Process began in 1974

His new book, “Seeking the Cave: A Pilgrimage to Cold Mountain” (Milkweed Editions), explains how that process unfolded. It started in 1974, when he opened a book of Chinese poetry called “Cold Mountain: 100 Poems by T’ang Poet Han-shan.” The first one he read ended, “We could inscribe our poems on biscuits/And the homeless dogs wouldn’t deign to nibble.”

“That’s a 1,200-year old joke,” says Lenfestey, about the 8th century Tang Dynasty poem (in translation). “Even way back then, poets were already saying, ‘Oh shit, nobody’s going to read my stuff!’ ” (That’s another translation.)

James Lenfestey

Many centuries later, Lenfestey is one of thousands of people around the world who were still reading the early Chinese poets, and the poets they inspired, and contemplating issues and answers raised by Buddhist thinkers, also still relevant today.
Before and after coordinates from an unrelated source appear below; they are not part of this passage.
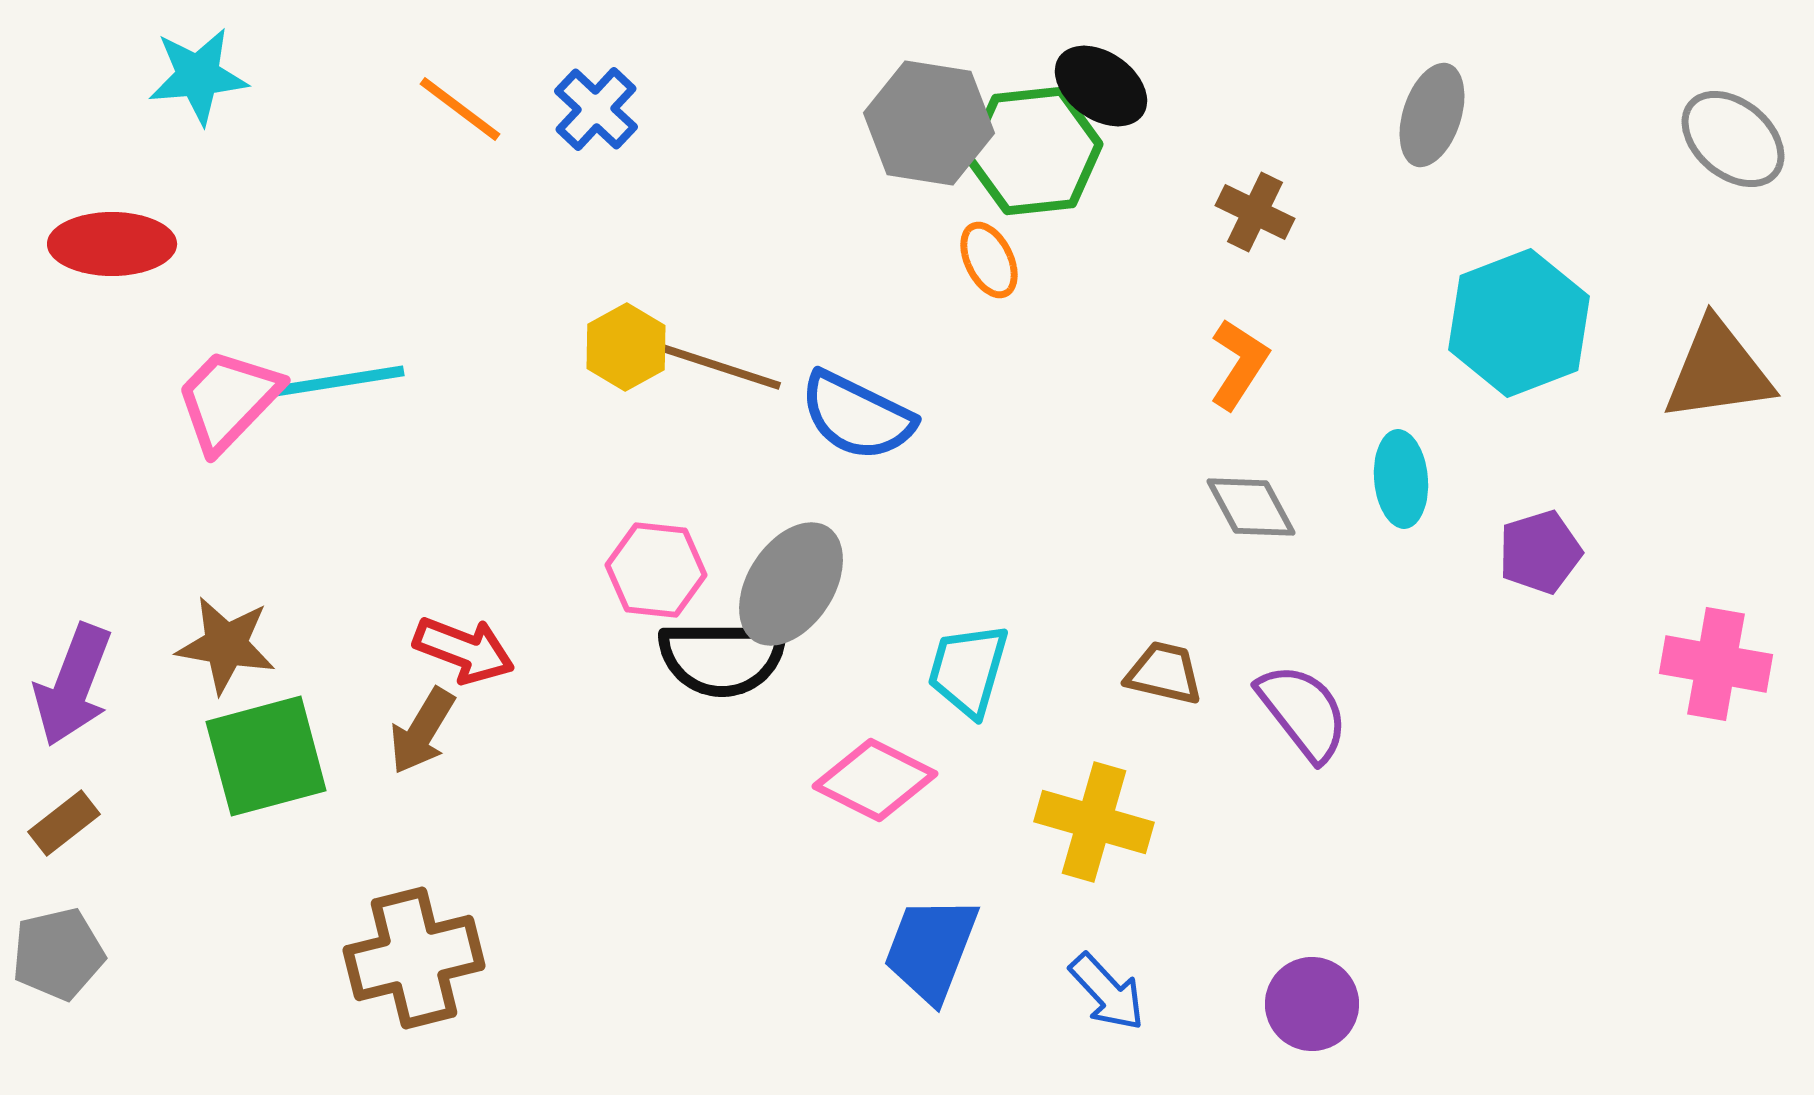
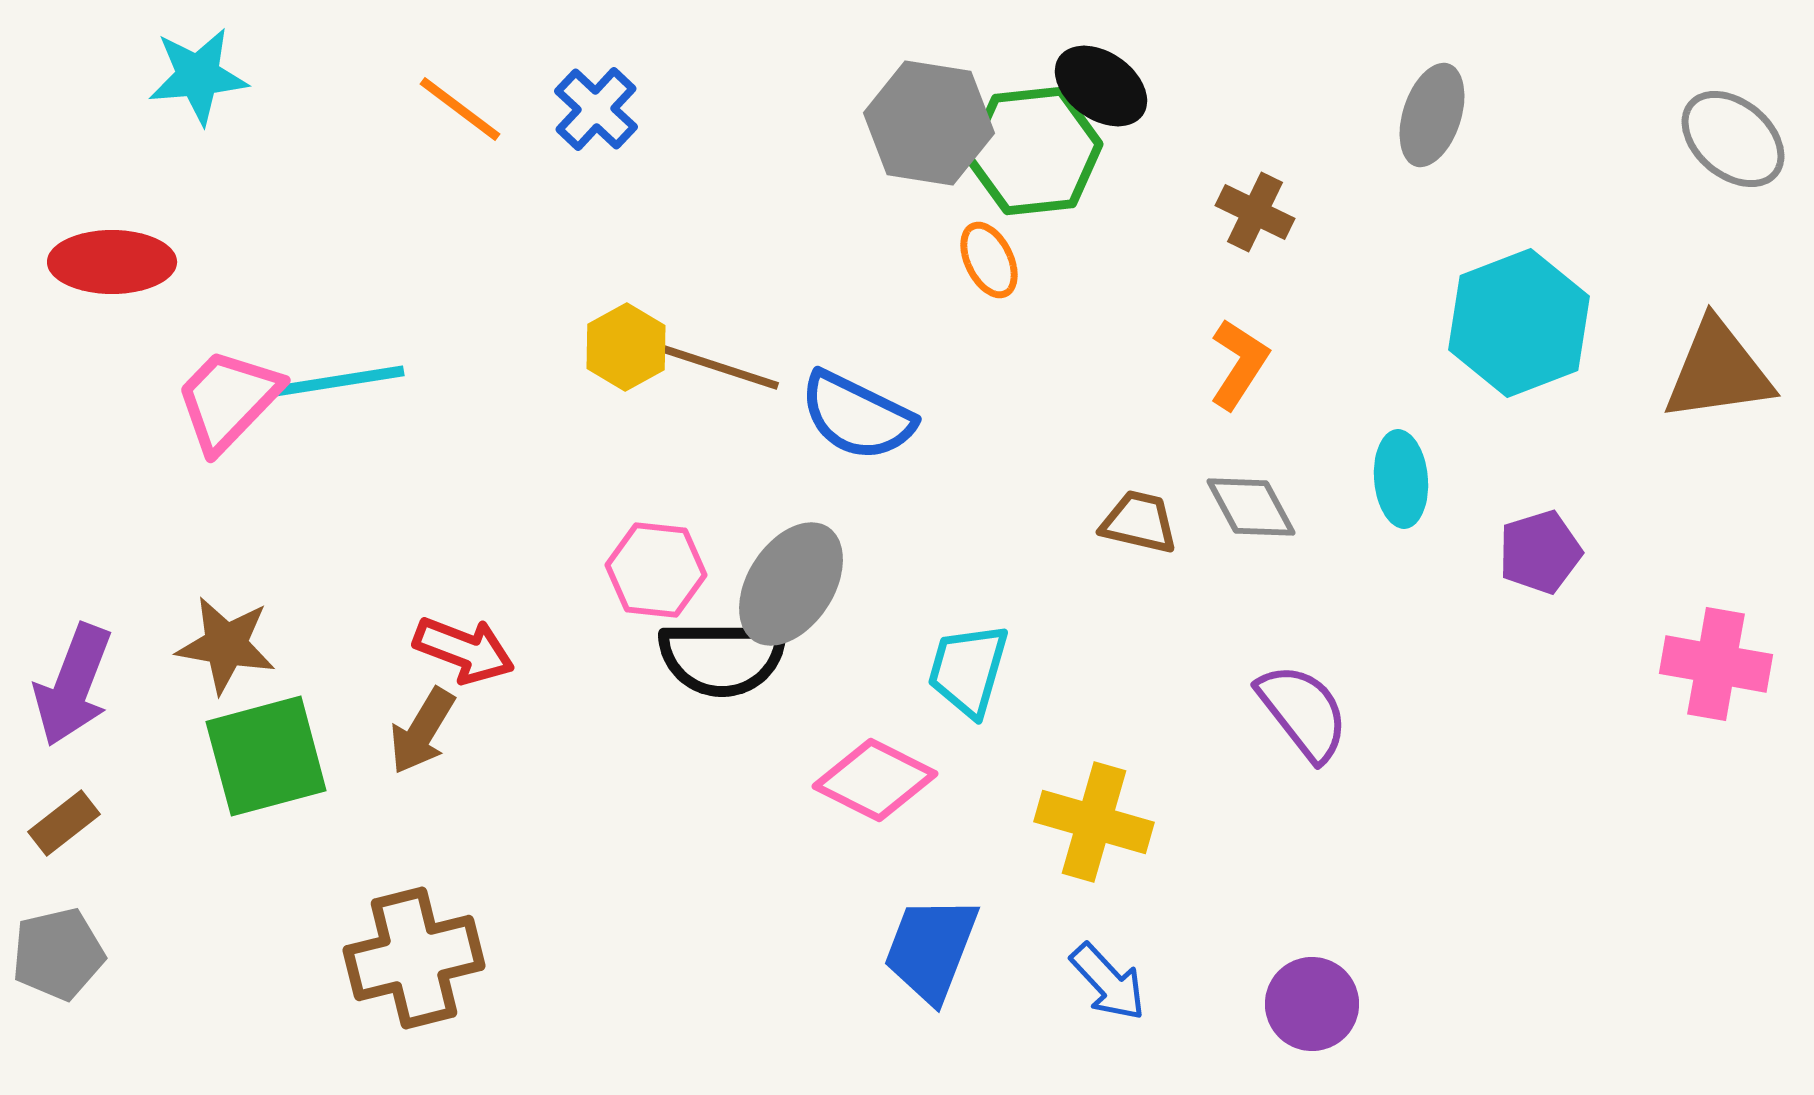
red ellipse at (112, 244): moved 18 px down
brown line at (718, 366): moved 2 px left
brown trapezoid at (1164, 673): moved 25 px left, 151 px up
blue arrow at (1107, 992): moved 1 px right, 10 px up
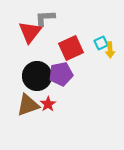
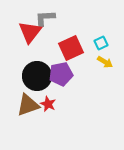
yellow arrow: moved 5 px left, 12 px down; rotated 56 degrees counterclockwise
red star: rotated 14 degrees counterclockwise
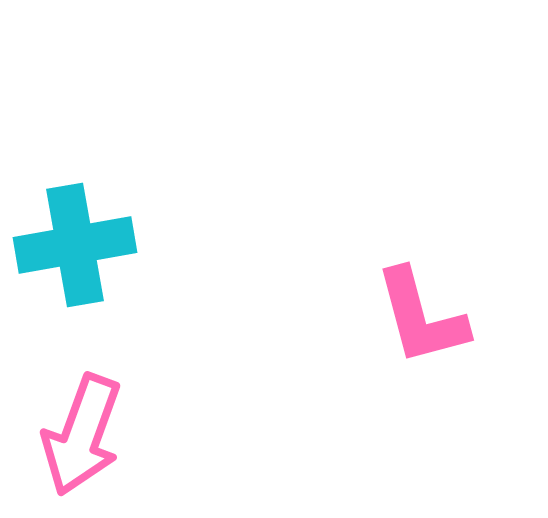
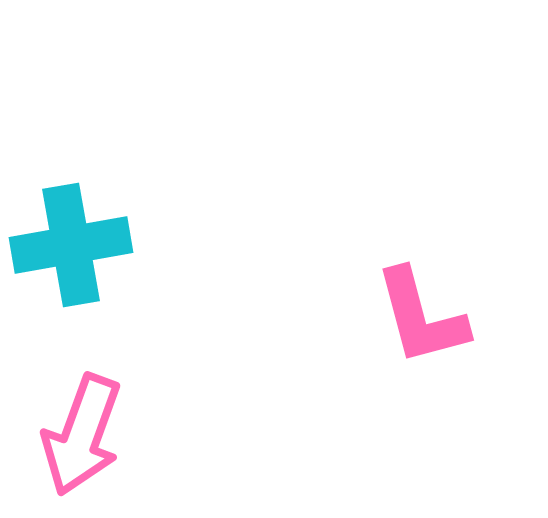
cyan cross: moved 4 px left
After this introduction to Han-Shan, Lenfestey moved to Minneapolis from Massachusetts; he raised his family and wrote a column about it for the Minneapolis community newspaper “The Hill & Lake Press”; and worked as a business writer and a journalist, eventually retiring from the editorial board of the Star Tribune to focus on his own poetry and try to figure out why he couldn’t stop thinking about Han-shan’s poems. The only way he could answer that was to go to China and visit the remnants of the poet’s world.

“Seeking the Cave” is both a travel memoir and an exploration of a personal obsession. Of course, Lenfestey tells the story with the help of poems — and not just those of Chinese poets. If this sounds like it’s going to be one of the stories about an American enamored with China, wait till you get to the part about the Chinese historian who recites the poems of Emily Dickinson by heart, with tears running down his face. “His translated Dickinson poems caused a sensation in the 1980s and now Chinese poets are trying to write as Emily did. So we gave them back something in return.”

Beauty, generosity — and pollution

Over the course of his journey, China does unfold with spectacular beauty and generosity. But the simple joy he experiences in meeting people and visiting shrines becomes complicated by the gruesomely polluted country. The dolphins of the Yangtze River are gone; the sky darkened and birds silenced by a thick, sickening cloud of pollution. First reveling in kindred spirits, the traveler ends his trip longing for clean air.

“I was jerked back into the world. It is an absolute global calamity. It may be too late, but I am determined to do what I can, through writing, through protesting, through education, through making changes, to fight climate change. We have got to change this if we can,” he says. “My former profession has done a terrible job of communicating how desperate things already are. I’ve been covering environmental topics since 1988, and the science has gone in only one direction, while public understanding has gone from decent to deplorable. I am in grief over what I say.”

Lenfestey’s pilgrimage to China helped him sort out his understanding of his work, and brought him closer to a fellow poet from the past. But what he came back with was an imperative to think about the poets of the future and the world — not just the words — we will leave for them.

Events

Join the Conversation

2 Comments

  1. Thanks for the Review

    Thanks so much for this helpful review of Jim’s book. It sounds great.

    I had no idea about how popular poetry has been and would love to see it come back.

    I also appreciated your tying in China’s climate and Jim’s long-term commitment to addressing environmental challenges and climate change.

    With Appreciation and Sustainability,
    Terry Gips

  2. One of 17,500…

    Sounds like one fascinating book.

    …and yes as one in the audience at the Williams Arena way back then, hearing my poet/hero at that time in the readings by T.S. Eliot.

    It was something special; rare indeed.

    I am borrowing respectfully, and hopefully assuming the generosity of Mr.Eliot; still around in the remembering one could say …”I grow old, I grow old” ‘I wear the bottoms of my eyelids rolled’.